Files with missing lines	Patch %	Lines
labgrid/tapfwd.py	0.0%	142 Missing ⚠️
labgrid/util/agents/netns.py	0.0%	111 Missing ⚠️
labgrid/util/netns.py	33.5%	87 Missing ⚠️
labgrid/driver/rawnetworkinterfacedriver.py	16.4%	56 Missing ⚠️
labgrid/remote/client.py	7.4%	25 Missing ⚠️
labgrid/util/agent.py	31.8%	15 Missing ⚠️
labgrid/target.py	50.0%	2 Missing ⚠️

Additional details and impacted files

@@           Coverage Diff            @@
##           master   #1805     +/-   ##
========================================
- Coverage    46.7%   45.8%   -1.0%     
========================================
  Files         179     182      +3     
  Lines       14198   14718    +520     
========================================
+ Hits         6635    6743    +108     
- Misses       7563    7975    +412     

Flag	Coverage Δ
3.10	45.8% <15.6%> (-1.0%)	⬇️
3.11	45.8% <15.6%> (-1.0%)	⬇️
3.12	45.8% <15.6%> (-1.0%)	⬇️
3.13	45.7% <15.6%> (-1.0%)	⬇️
3.14	45.7% <15.6%> (-1.0%)	⬇️

Flags with carried forward coverage won't be shown. Click here to find out more.
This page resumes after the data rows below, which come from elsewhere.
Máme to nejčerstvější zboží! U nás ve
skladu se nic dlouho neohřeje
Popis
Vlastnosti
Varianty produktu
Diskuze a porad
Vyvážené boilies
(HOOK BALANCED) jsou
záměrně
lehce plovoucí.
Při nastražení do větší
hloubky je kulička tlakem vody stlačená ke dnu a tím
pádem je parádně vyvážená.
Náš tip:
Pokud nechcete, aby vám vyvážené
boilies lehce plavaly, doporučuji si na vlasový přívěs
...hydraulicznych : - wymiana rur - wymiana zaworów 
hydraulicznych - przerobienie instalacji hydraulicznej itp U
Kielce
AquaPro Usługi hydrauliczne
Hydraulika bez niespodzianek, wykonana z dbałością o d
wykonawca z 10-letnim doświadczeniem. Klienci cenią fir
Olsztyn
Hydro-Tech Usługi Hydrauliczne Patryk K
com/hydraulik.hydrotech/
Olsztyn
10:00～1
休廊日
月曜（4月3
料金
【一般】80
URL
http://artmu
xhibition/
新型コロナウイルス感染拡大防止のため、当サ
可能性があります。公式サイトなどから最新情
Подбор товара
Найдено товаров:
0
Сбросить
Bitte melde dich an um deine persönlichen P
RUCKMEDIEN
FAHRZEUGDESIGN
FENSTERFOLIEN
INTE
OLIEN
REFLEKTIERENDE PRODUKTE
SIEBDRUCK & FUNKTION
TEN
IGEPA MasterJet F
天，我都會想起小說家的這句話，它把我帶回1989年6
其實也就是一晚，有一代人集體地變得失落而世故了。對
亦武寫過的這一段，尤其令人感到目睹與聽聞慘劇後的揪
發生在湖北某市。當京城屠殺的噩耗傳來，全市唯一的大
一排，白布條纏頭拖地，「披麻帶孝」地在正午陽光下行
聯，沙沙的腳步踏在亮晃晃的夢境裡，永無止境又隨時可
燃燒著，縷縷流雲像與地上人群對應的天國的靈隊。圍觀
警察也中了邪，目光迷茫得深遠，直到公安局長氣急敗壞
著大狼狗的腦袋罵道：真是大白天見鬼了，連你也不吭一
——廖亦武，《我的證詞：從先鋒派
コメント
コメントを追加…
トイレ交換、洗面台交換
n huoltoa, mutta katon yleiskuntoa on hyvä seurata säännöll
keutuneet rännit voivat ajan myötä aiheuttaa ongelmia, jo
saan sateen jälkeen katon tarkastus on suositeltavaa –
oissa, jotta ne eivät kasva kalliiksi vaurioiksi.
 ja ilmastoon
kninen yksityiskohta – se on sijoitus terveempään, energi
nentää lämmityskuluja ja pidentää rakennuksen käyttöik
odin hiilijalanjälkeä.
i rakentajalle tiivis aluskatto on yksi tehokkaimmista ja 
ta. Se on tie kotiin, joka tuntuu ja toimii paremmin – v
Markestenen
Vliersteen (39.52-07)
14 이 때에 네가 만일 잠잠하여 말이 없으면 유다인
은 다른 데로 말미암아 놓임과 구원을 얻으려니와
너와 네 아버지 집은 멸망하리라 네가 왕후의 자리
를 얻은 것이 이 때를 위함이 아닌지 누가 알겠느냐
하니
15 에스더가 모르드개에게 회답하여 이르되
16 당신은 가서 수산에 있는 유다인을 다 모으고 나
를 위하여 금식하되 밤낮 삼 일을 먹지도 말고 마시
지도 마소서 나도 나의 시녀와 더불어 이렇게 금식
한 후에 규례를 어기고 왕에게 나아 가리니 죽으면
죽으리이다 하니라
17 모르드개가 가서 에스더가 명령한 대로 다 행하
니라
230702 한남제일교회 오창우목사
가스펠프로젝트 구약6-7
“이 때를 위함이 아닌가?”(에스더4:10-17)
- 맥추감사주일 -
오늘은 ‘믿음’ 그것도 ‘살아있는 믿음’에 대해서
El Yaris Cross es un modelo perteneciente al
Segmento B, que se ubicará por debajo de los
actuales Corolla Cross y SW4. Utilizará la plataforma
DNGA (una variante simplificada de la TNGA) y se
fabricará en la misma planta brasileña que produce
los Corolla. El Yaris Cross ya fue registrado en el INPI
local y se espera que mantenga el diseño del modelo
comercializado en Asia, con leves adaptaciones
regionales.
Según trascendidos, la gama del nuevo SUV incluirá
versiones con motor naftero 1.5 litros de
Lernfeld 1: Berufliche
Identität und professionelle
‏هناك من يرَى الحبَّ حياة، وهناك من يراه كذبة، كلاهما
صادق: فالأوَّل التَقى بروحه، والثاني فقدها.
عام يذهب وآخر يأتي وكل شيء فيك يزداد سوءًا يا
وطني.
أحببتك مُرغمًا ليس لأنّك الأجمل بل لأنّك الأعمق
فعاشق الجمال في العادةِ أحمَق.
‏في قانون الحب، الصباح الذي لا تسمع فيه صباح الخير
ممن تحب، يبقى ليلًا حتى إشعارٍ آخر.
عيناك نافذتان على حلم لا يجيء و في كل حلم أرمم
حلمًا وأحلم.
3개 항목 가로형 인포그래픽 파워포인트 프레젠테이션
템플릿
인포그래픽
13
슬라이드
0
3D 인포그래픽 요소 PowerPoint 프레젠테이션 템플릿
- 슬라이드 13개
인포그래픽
☔ View full report in Codecov by Sentry.
📢 Have feedback on the report? Share it here.

[JoshuaWatt]

@JPEWdev As discussed via matrix, I've squashed our commits. I've squashed some minor fixes and doc updates as well. Support for socks5 is still as separate commits.

The tests fail because autodoc can't import the netns agent (due to the missing s2py globals in s2py = s2py). Do you have a better idea to handle that?

Probably just inline them instead of share them. I'll take a look

Also, the netns tests are currently skipped in CI, as we seem to be missing privileges for the mount namespace. Perhaps we can adjust the workflow configuration to allow that.

[JoshuaWatt]

@jluebbe Ok, it's working now. FYI, the reason for the unshare failure was two fold:

1. There is a sysctl that needs to be set to allow unprivileged users to create user namespaces; I added this to the CI setup
2. A mount can prevent itself from being shared into a new mount namespace, which causes a failure. I don't think there is a "reasonable" (that is, a way normal users can fix this without admin permissions) way for users to work around this, and I was always skeptical that the sysfs mount was even strictly required, so I removed it. Perhaps something that can be revisited later, but it's not needed ATM.

[jluebbe]

Thanks! The sysfs mount was needed to find the tap interface name in the namespace so that it could be opened. As we no longer need that, don't need to mount sysfs in the namespace.